_Task goal_. For every line in the data below that contains "Gıda", copy the line.

_Exercise materials_.
=== Section Start ===

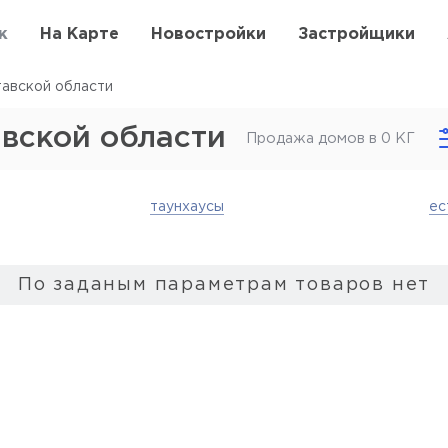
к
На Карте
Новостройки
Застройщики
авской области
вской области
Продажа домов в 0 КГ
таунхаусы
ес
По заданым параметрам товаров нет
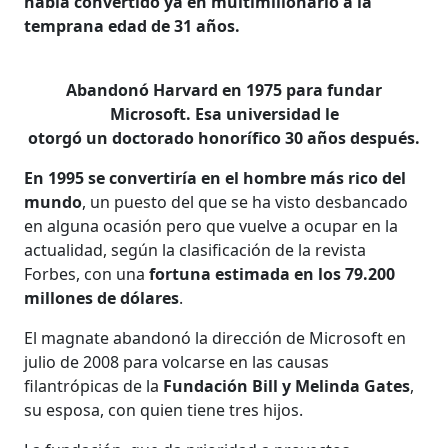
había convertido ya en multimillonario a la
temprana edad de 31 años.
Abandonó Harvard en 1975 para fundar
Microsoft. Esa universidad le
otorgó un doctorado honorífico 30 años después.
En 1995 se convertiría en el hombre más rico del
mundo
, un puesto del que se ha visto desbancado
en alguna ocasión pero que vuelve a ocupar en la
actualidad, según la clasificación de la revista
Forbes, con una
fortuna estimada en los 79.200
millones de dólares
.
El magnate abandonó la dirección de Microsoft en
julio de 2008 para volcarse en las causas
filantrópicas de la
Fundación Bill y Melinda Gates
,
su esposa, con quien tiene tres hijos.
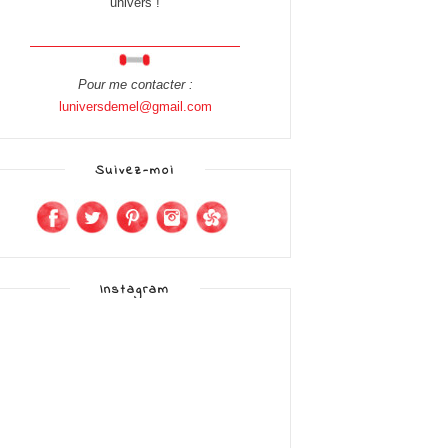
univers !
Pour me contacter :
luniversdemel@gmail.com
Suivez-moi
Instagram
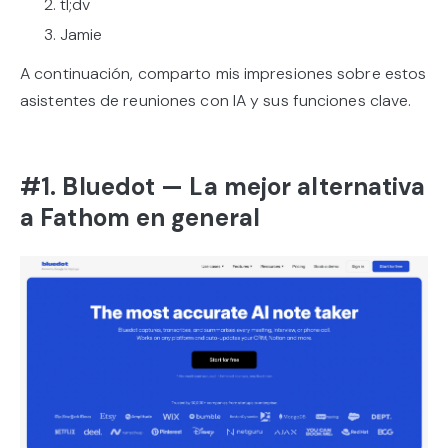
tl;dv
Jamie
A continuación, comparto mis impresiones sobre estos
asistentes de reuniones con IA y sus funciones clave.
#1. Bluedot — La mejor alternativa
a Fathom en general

=== Section End ===
=== Section Start ===

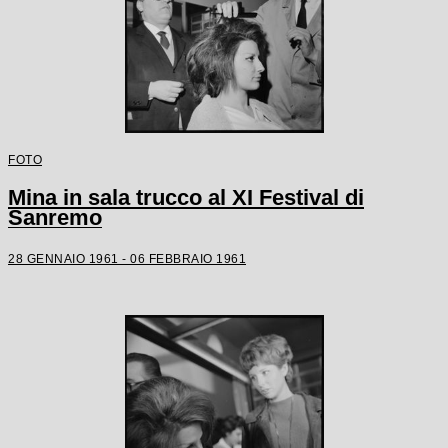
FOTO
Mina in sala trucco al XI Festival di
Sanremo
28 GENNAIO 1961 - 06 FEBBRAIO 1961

=== Section End ===
=== Section Start ===

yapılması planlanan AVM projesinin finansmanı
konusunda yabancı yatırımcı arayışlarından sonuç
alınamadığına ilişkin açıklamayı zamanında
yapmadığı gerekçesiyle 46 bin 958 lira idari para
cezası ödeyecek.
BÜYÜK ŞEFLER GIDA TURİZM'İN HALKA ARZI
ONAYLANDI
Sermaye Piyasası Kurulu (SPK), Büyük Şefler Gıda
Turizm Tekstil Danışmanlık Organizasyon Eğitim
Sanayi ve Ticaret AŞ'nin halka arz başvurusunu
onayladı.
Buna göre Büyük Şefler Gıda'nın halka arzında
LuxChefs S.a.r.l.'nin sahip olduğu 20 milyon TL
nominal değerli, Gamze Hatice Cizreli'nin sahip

=== Section End ===

_Solved exercise_.
Sermaye Piyasası Kurulu (SPK), Büyük Şefler Gıda
Buna göre Büyük Şefler Gıda'nın halka arzında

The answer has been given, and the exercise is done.